The invention discloses a process for preparing a human prothrombin complex concentrate by adopting a flow adsorption method. The process is characterized in that a plurality of cylindrical containerswith stirrers are connected in series to form a natural flowing way; gels which are balanced in advance are placed in the various containers; a certain batch of to-be-processed blood plasma is storedabove the first container; the gels are injected quantitatively firstly in the first container, then the gels are stirred and adsorbed for a unit time, and the adsorbed blood plasma is discharged into the second container at a certain flow speed; simultaneously, other to-be-processed blood plasma flows into a first adsorption tank at the same flow speed, so that dynamic balance of the blood plasma quantity in the first container is kept, and at this time, adsorption and separation of the blood plasma in the first container are carried out simultaneously; by analogy, after the all blood plasmapasses through, outlets of the various containers are closed, and washing and elution on the gels are carried out. The blood plasma quantity is not limited by the volume of the containers, the process is easily controlled, an FIX activety recycling ratio is higher, and the risks of leakage of the gels and crossed pollution are avoided.

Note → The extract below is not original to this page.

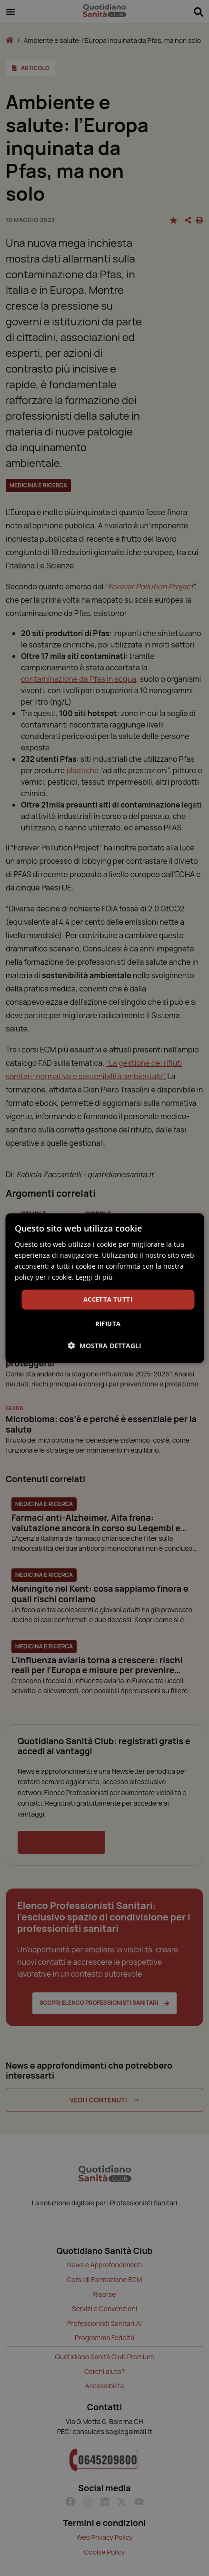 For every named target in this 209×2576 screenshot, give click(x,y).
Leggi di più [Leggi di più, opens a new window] (94, 1277)
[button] (104, 1345)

The invention relates to a method for liquid preservation of an intermediate product of human prothrombin complex. The steps are: (1) plasma adsorption, using a balanced gel to stir and absorb the plasma from which cryoprecipitation has been removed; (2) gel washing, washing Gel, remove the protein components in the non-human prothrombin complex; (3) Gel elution, collect the eluate, use the eluent to elute the gel after washing in step (2), and collect the eluate ; (4) Ultrafiltration of the eluent; (5) Preservation of the intermediate product, sealing and storing the concentrated solution in a non-frozen state of the intermediate product; (6) Detection. Preserving the intermediate product of human prothrombin complex under the conditions of the present invention enables the intermediate product to better maintain its activity; it is beneficial to the control of the production process and reduces the risk of instability and contamination of the product under the conversion of different solid-liquid states; no need The process of freezing and rethawing is conducive to improving production efficiency.